Hey there travelers, are you ready for a history lesson with a touch of humor? Well, hold on to your hats because we’re about to take a ride to the village of Makarba, just 7 kilometers from Ahmedabad, to visit the absolutely striking Sarkhej Roza!
This mosque and tomb complex boasts early Islamic architectural finesse that will leave you in awe. Spacious corridors, pillared domes, and a mesmerizing water tank surround the tomb, which houses the grave of Ahmad Khattu Ganj Baksh, the former resident of the place. But that’s not all, folks! The mausoleum of Sarkhej Roza is a 572-year-old living legacy that carries within it rich anecdotes of Sufiism.
Some say Sarkhej Roza is the Acropolis of Ahmedabad, and they’re not wrong! The Swiss-French architect Le Corbusier compared it to the Acropolis, and we can totally see why. This dargah had once served as a retreat for many rules of Ahmedabad and was commissioned by the successors of the ruler of Gujarat Sultanate, Ahmed Shah I. Muhammad Shah II commissioned Sheikh Bakhsh’s tomb, which was completed in 1451. The complex was further expanded and beautified with a Sarkhej Lake around the tomb by Sultan Mahmud Begada, Ahmed Shah I’s grandson.

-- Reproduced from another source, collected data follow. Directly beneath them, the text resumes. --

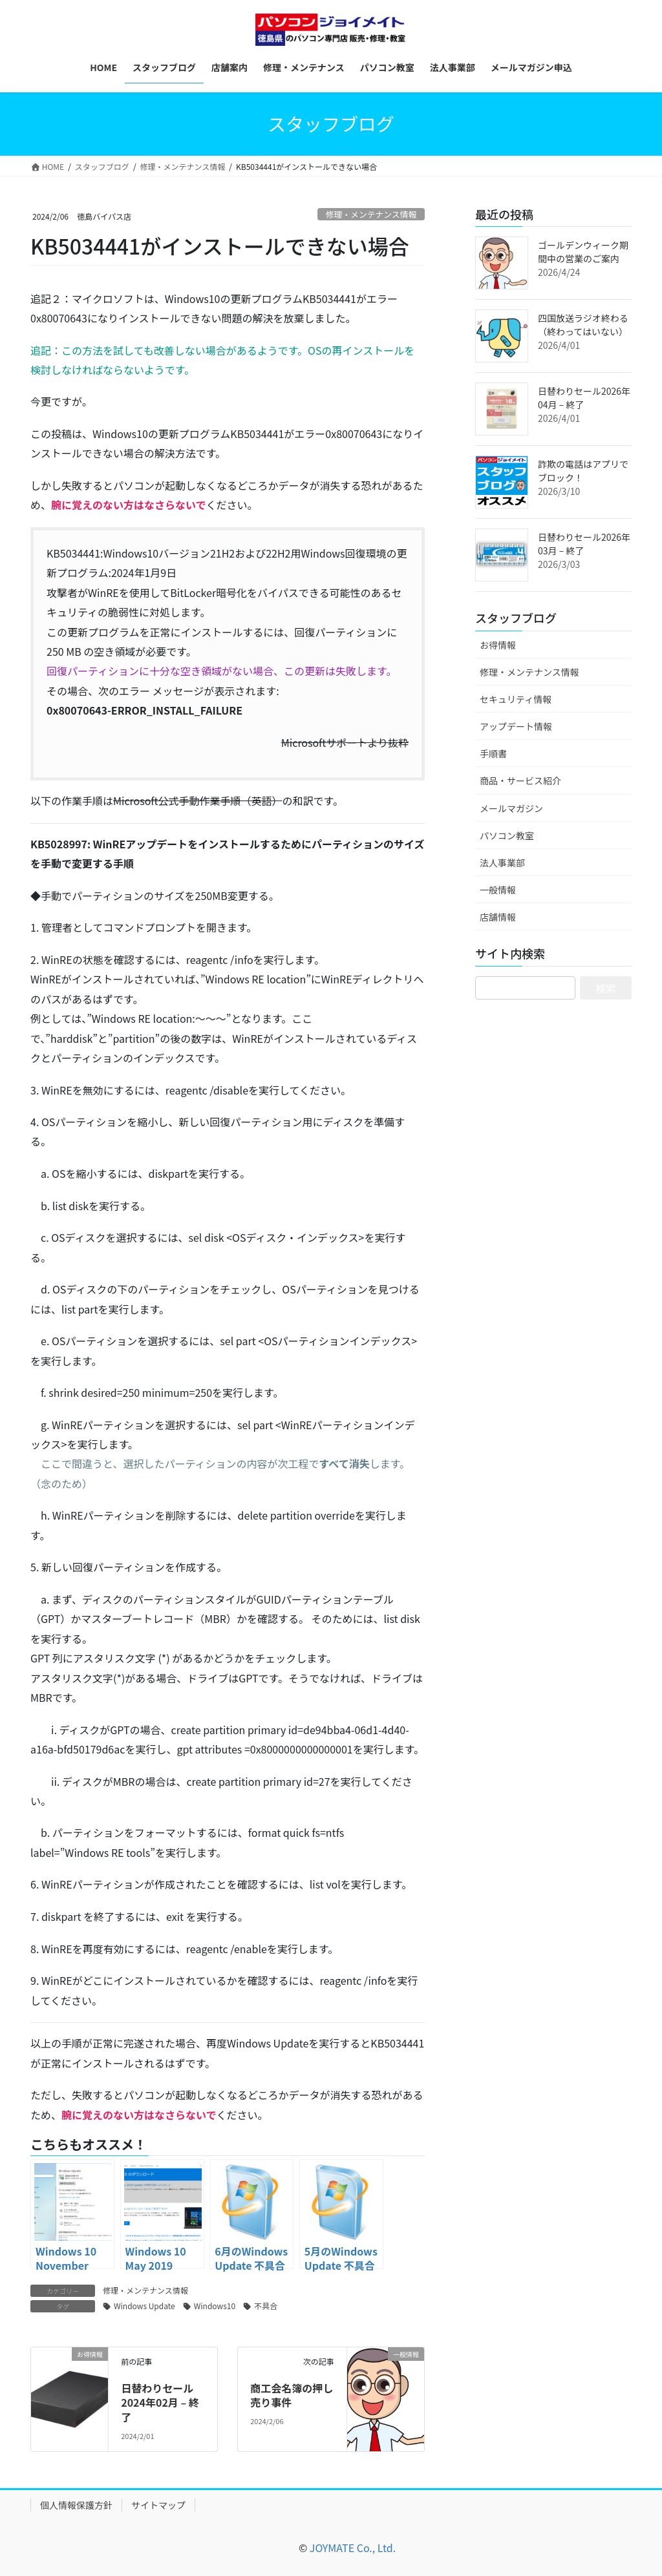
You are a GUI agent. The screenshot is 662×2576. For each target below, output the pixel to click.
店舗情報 (498, 916)
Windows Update (144, 2305)
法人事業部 (502, 862)
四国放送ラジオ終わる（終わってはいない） (583, 324)
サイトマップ (158, 2504)
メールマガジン (511, 808)
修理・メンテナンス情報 (371, 214)
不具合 (265, 2305)
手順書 (493, 753)
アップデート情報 (516, 726)
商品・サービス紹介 (520, 780)
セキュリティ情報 (515, 699)
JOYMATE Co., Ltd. (353, 2547)
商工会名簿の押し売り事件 (291, 2395)
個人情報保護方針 (76, 2504)
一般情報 (498, 889)
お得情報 (498, 644)
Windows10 (214, 2305)
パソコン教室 (507, 835)
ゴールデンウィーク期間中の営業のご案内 (583, 251)
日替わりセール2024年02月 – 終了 (160, 2402)
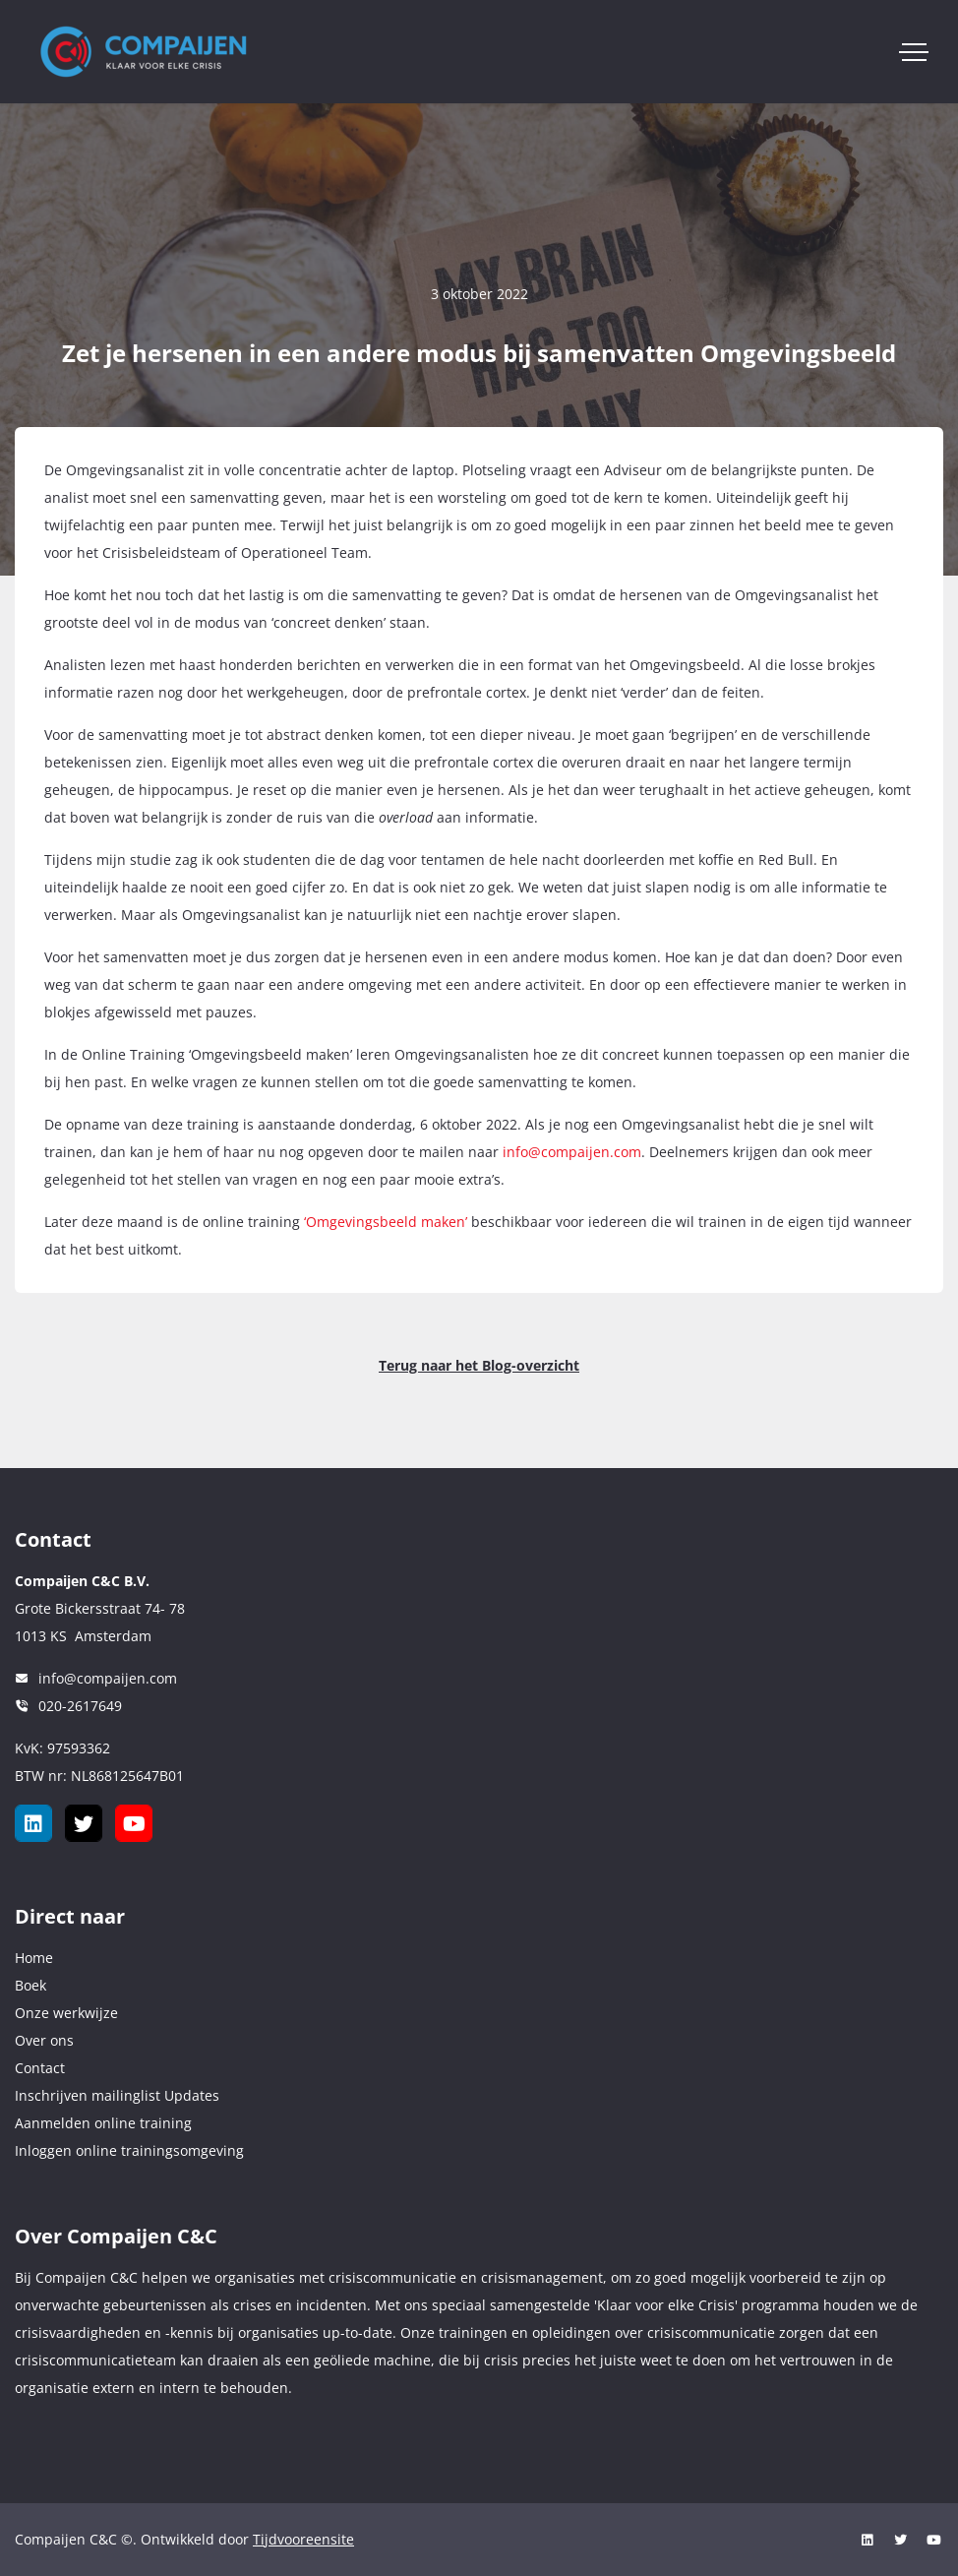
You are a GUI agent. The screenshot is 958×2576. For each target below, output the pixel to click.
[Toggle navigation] (913, 52)
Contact (40, 2067)
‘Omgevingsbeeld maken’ (385, 1221)
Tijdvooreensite (303, 2539)
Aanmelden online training (103, 2123)
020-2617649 (80, 1705)
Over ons (44, 2040)
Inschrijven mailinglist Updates (117, 2095)
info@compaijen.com (572, 1151)
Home (34, 1957)
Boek (30, 1985)
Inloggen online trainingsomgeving (129, 2150)
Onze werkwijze (66, 2012)
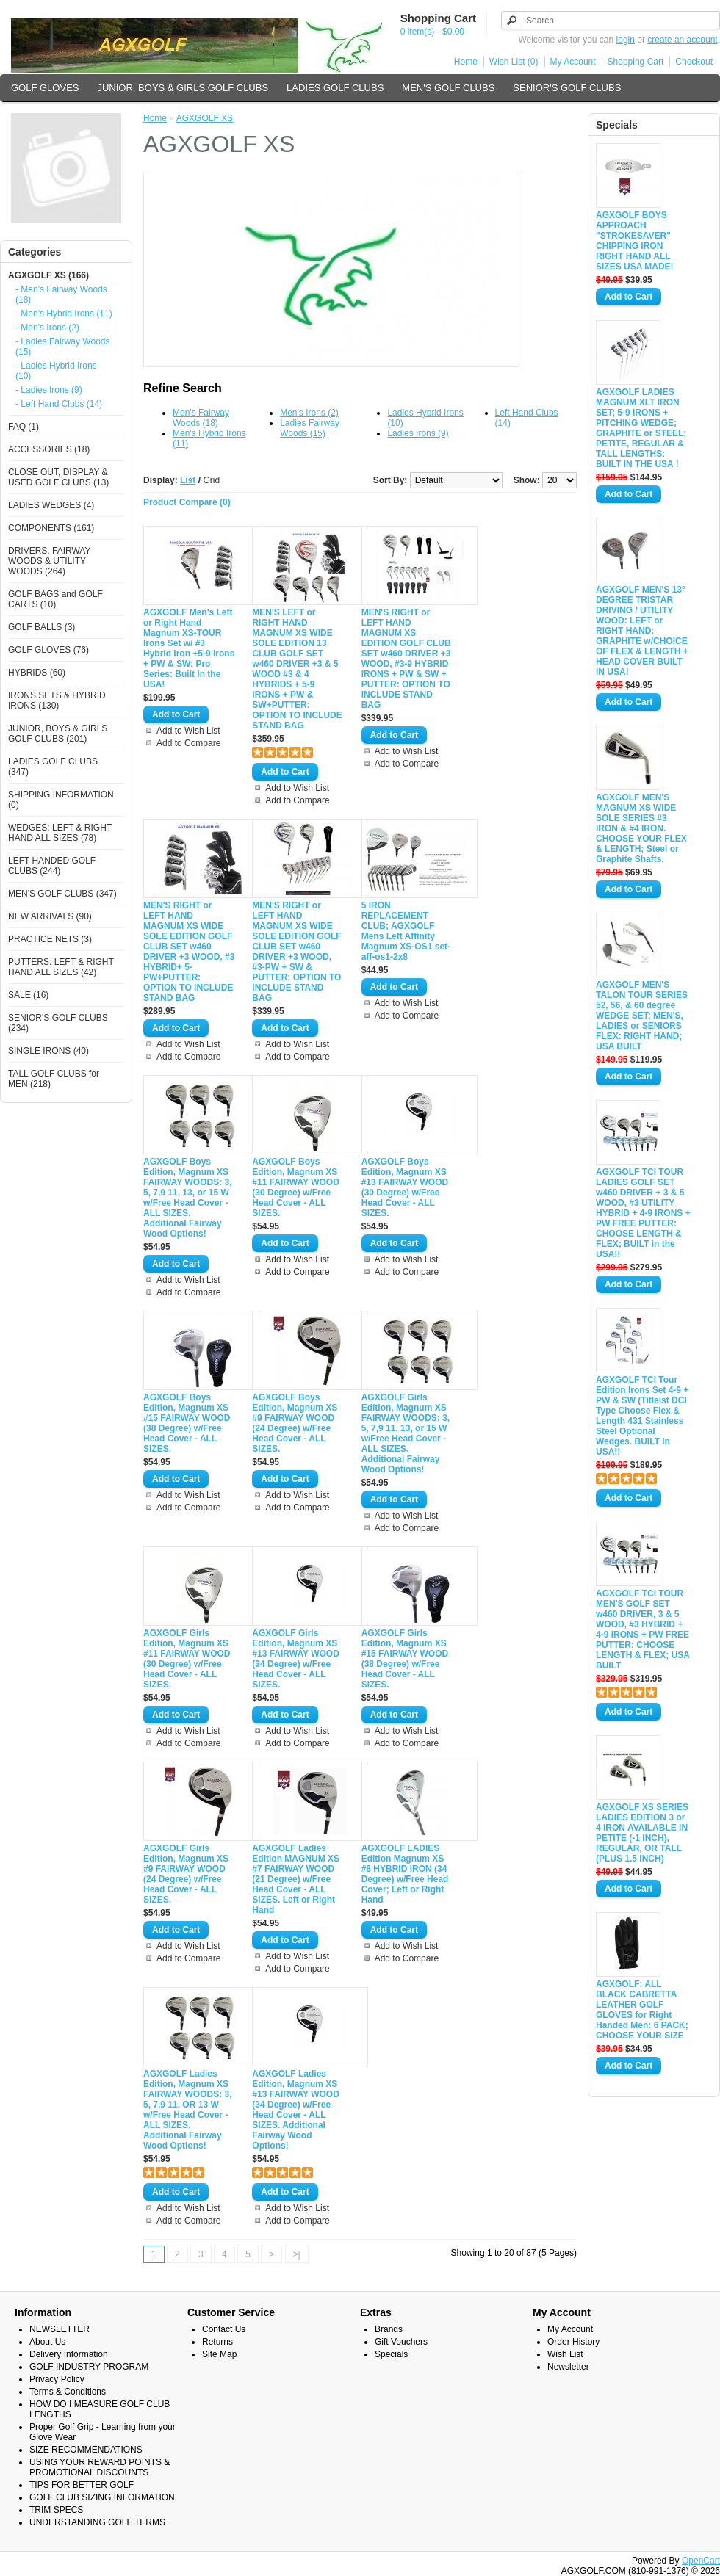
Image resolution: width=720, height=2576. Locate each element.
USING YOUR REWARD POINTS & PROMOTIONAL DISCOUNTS (99, 2467)
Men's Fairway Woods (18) (201, 418)
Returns (217, 2342)
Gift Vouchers (401, 2342)
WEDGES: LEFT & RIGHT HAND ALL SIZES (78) (60, 832)
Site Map (219, 2354)
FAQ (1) (23, 427)
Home (466, 62)
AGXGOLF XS (204, 118)
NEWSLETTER (59, 2329)
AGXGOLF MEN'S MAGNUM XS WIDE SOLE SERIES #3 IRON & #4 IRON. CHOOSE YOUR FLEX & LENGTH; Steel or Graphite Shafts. (641, 828)
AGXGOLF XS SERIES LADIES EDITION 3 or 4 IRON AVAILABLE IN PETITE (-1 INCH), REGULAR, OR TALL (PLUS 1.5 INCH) (642, 1833)
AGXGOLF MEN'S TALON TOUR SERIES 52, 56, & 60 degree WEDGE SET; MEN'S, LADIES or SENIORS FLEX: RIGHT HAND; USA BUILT (642, 1016)
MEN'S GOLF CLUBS (448, 87)
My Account (573, 62)
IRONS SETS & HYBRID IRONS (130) (57, 700)
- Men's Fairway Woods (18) (61, 294)
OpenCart (701, 2560)
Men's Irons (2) (309, 413)
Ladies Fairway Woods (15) (309, 428)
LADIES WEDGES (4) (51, 505)
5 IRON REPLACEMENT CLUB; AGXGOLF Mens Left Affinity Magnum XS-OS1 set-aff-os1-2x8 (405, 931)
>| (296, 2254)
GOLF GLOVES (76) (48, 650)
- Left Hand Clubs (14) (58, 404)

Ahmed Khattu Ganj Baksh was Shah’s spiritual advisor and friend. Shah too, in the last years of his life, retired to Sarkhej Roza and took his last breath here. The place has at its entrance a mausoleum, with exquisite jali work in geometric patterns, of Mahmud Begada and his family at the entrance, and another of Ganj Baksh in its lap.